▶ Problem: Reprint the entries without altering anything.

▶ Input material:
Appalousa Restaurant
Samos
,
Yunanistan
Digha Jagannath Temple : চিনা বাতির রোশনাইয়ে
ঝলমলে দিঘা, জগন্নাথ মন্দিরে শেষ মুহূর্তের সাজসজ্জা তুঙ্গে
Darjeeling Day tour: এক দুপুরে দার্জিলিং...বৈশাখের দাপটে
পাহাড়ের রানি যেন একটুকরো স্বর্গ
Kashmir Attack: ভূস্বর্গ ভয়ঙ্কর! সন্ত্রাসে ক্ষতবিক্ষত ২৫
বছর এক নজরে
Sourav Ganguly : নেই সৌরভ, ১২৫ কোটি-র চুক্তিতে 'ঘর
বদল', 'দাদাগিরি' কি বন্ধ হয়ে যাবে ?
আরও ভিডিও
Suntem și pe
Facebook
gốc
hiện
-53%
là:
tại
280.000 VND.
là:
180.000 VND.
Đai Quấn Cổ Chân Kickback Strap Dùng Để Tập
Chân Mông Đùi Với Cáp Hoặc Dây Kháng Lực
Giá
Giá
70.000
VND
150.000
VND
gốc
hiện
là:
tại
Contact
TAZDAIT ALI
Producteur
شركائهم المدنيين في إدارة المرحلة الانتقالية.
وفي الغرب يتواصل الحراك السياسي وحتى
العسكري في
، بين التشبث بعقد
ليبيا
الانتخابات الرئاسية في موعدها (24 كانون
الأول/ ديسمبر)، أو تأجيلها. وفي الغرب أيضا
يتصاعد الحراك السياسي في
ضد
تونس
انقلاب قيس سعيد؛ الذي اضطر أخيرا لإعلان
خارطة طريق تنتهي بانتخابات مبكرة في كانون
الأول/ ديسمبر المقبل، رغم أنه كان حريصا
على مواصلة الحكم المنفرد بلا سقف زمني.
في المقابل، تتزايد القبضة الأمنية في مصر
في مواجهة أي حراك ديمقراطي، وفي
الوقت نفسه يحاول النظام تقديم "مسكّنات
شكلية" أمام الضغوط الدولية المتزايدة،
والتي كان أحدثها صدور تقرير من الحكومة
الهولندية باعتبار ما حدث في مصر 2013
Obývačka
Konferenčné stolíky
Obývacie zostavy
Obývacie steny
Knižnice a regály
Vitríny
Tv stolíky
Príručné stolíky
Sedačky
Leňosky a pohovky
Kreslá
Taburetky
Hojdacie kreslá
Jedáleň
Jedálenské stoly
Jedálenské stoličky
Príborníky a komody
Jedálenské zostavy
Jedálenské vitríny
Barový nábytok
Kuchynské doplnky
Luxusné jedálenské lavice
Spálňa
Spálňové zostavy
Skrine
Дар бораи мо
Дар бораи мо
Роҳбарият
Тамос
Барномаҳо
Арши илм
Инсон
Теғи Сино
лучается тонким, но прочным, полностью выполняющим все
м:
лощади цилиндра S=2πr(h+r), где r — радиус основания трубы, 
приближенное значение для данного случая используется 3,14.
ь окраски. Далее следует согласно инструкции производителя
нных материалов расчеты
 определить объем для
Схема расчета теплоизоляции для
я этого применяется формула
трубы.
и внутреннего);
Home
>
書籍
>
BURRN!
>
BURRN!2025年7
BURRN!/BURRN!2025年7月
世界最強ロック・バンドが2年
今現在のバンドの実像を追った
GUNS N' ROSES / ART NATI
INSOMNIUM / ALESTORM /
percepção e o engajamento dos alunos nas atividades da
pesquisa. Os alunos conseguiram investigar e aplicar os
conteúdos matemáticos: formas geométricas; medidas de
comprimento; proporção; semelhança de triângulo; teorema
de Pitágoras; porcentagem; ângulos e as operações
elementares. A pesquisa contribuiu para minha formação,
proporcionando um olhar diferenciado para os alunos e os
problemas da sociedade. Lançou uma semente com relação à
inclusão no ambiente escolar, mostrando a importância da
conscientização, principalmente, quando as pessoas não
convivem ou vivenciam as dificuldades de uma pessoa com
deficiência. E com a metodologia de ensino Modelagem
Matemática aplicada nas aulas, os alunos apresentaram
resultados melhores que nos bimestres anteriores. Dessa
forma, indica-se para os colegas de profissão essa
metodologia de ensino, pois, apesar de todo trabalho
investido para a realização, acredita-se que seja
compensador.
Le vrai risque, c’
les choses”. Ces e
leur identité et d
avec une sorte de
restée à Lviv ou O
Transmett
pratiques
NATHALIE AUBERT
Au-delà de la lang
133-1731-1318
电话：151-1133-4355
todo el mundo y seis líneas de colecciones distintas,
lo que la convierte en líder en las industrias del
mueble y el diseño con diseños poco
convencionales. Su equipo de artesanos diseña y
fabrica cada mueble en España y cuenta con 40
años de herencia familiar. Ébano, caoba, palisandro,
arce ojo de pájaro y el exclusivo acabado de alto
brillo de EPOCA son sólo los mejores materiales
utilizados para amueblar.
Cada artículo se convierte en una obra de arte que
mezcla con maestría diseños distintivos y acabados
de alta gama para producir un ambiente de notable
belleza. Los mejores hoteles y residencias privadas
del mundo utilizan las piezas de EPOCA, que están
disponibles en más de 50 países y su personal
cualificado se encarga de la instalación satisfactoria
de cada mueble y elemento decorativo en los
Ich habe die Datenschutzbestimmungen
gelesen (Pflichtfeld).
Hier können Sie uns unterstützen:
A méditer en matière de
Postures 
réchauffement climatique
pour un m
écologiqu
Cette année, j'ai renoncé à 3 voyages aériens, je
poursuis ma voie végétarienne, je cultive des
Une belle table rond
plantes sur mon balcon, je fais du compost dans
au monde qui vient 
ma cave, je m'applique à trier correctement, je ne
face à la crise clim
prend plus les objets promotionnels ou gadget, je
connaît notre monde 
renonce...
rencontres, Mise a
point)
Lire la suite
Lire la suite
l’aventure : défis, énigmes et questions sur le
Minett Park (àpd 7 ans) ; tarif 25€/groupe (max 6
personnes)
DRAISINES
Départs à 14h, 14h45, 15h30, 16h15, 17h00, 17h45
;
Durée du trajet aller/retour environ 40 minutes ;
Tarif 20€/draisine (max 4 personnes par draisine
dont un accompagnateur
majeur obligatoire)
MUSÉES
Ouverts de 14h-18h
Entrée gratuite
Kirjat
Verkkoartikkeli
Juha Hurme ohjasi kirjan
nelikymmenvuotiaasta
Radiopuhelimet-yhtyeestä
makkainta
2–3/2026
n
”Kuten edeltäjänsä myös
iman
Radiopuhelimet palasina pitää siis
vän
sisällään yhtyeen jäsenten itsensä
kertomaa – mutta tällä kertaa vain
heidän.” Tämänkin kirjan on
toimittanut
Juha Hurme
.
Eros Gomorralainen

▶ Written solution:
Appalousa Restaurant
Samos
,
Yunanistan
Digha Jagannath Temple : চিনা বাতির রোশনাইয়ে
ঝলমলে দিঘা, জগন্নাথ মন্দিরে শেষ মুহূর্তের সাজসজ্জা তুঙ্গে
Darjeeling Day tour: এক দুপুরে দার্জিলিং...বৈশাখের দাপটে
পাহাড়ের রানি যেন একটুকরো স্বর্গ
Kashmir Attack: ভূস্বর্গ ভয়ঙ্কর! সন্ত্রাসে ক্ষতবিক্ষত ২৫
বছর এক নজরে
Sourav Ganguly : নেই সৌরভ, ১২৫ কোটি-র চুক্তিতে 'ঘর
বদল', 'দাদাগিরি' কি বন্ধ হয়ে যাবে ?
আরও ভিডিও
Suntem și pe
Facebook
gốc
hiện
-53%
là:
tại
280.000 VND.
là:
180.000 VND.
Đai Quấn Cổ Chân Kickback Strap Dùng Để Tập
Chân Mông Đùi Với Cáp Hoặc Dây Kháng Lực
Giá
Giá
70.000
VND
150.000
VND
gốc
hiện
là:
tại
Contact
TAZDAIT ALI
Producteur
شركائهم المدنيين في إدارة المرحلة الانتقالية.
وفي الغرب يتواصل الحراك السياسي وحتى
العسكري في
، بين التشبث بعقد
ليبيا
الانتخابات الرئاسية في موعدها (24 كانون
الأول/ ديسمبر)، أو تأجيلها. وفي الغرب أيضا
يتصاعد الحراك السياسي في
ضد
تونس
انقلاب قيس سعيد؛ الذي اضطر أخيرا لإعلان
خارطة طريق تنتهي بانتخابات مبكرة في كانون
الأول/ ديسمبر المقبل، رغم أنه كان حريصا
على مواصلة الحكم المنفرد بلا سقف زمني.
في المقابل، تتزايد القبضة الأمنية في مصر
في مواجهة أي حراك ديمقراطي، وفي
الوقت نفسه يحاول النظام تقديم "مسكّنات
شكلية" أمام الضغوط الدولية المتزايدة،
والتي كان أحدثها صدور تقرير من الحكومة
الهولندية باعتبار ما حدث في مصر 2013
Obývačka
Konferenčné stolíky
Obývacie zostavy
Obývacie steny
Knižnice a regály
Vitríny
Tv stolíky
Príručné stolíky
Sedačky
Leňosky a pohovky
Kreslá
Taburetky
Hojdacie kreslá
Jedáleň
Jedálenské stoly
Jedálenské stoličky
Príborníky a komody
Jedálenské zostavy
Jedálenské vitríny
Barový nábytok
Kuchynské doplnky
Luxusné jedálenské lavice
Spálňa
Spálňové zostavy
Skrine
Дар бораи мо
Дар бораи мо
Роҳбарият
Тамос
Барномаҳо
Арши илм
Инсон
Теғи Сино
лучается тонким, но прочным, полностью выполняющим все
м:
лощади цилиндра S=2πr(h+r), где r — радиус основания трубы, 
приближенное значение для данного случая используется 3,14.
ь окраски. Далее следует согласно инструкции производителя
нных материалов расчеты
 определить объем для
Схема расчета теплоизоляции для
я этого применяется формула
трубы.
и внутреннего);
Home
>
書籍
>
BURRN!
>
BURRN!2025年7
BURRN!/BURRN!2025年7月
世界最強ロック・バンドが2年
今現在のバンドの実像を追った
GUNS N' ROSES / ART NATI
INSOMNIUM / ALESTORM /
percepção e o engajamento dos alunos nas atividades da
pesquisa. Os alunos conseguiram investigar e aplicar os
conteúdos matemáticos: formas geométricas; medidas de
comprimento; proporção; semelhança de triângulo; teorema
de Pitágoras; porcentagem; ângulos e as operações
elementares. A pesquisa contribuiu para minha formação,
proporcionando um olhar diferenciado para os alunos e os
problemas da sociedade. Lançou uma semente com relação à
inclusão no ambiente escolar, mostrando a importância da
conscientização, principalmente, quando as pessoas não
convivem ou vivenciam as dificuldades de uma pessoa com
deficiência. E com a metodologia de ensino Modelagem
Matemática aplicada nas aulas, os alunos apresentaram
resultados melhores que nos bimestres anteriores. Dessa
forma, indica-se para os colegas de profissão essa
metodologia de ensino, pois, apesar de todo trabalho
investido para a realização, acredita-se que seja
compensador.
Le vrai risque, c’
les choses”. Ces e
leur identité et d
avec une sorte de
restée à Lviv ou O
Transmett
pratiques
NATHALIE AUBERT
Au-delà de la lang
133-1731-1318
电话：151-1133-4355
todo el mundo y seis líneas de colecciones distintas,
lo que la convierte en líder en las industrias del
mueble y el diseño con diseños poco
convencionales. Su equipo de artesanos diseña y
fabrica cada mueble en España y cuenta con 40
años de herencia familiar. Ébano, caoba, palisandro,
arce ojo de pájaro y el exclusivo acabado de alto
brillo de EPOCA son sólo los mejores materiales
utilizados para amueblar.
Cada artículo se convierte en una obra de arte que
mezcla con maestría diseños distintivos y acabados
de alta gama para producir un ambiente de notable
belleza. Los mejores hoteles y residencias privadas
del mundo utilizan las piezas de EPOCA, que están
disponibles en más de 50 países y su personal
cualificado se encarga de la instalación satisfactoria
de cada mueble y elemento decorativo en los
Ich habe die Datenschutzbestimmungen
gelesen (Pflichtfeld).
Hier können Sie uns unterstützen:
A méditer en matière de
Postures 
réchauffement climatique
pour un m
écologiqu
Cette année, j'ai renoncé à 3 voyages aériens, je
poursuis ma voie végétarienne, je cultive des
Une belle table rond
plantes sur mon balcon, je fais du compost dans
au monde qui vient 
ma cave, je m'applique à trier correctement, je ne
face à la crise clim
prend plus les objets promotionnels ou gadget, je
connaît notre monde 
renonce...
rencontres, Mise a
point)
Lire la suite
Lire la suite
l’aventure : défis, énigmes et questions sur le
Minett Park (àpd 7 ans) ; tarif 25€/groupe (max 6
personnes)
DRAISINES
Départs à 14h, 14h45, 15h30, 16h15, 17h00, 17h45
;
Durée du trajet aller/retour environ 40 minutes ;
Tarif 20€/draisine (max 4 personnes par draisine
dont un accompagnateur
majeur obligatoire)
MUSÉES
Ouverts de 14h-18h
Entrée gratuite
Kirjat
Verkkoartikkeli
Juha Hurme ohjasi kirjan
nelikymmenvuotiaasta
Radiopuhelimet-yhtyeestä
makkainta
2–3/2026
n
”Kuten edeltäjänsä myös
iman
Radiopuhelimet palasina pitää siis
vän
sisällään yhtyeen jäsenten itsensä
kertomaa – mutta tällä kertaa vain
heidän.” Tämänkin kirjan on
toimittanut
Juha Hurme
.
Eros Gomorralainen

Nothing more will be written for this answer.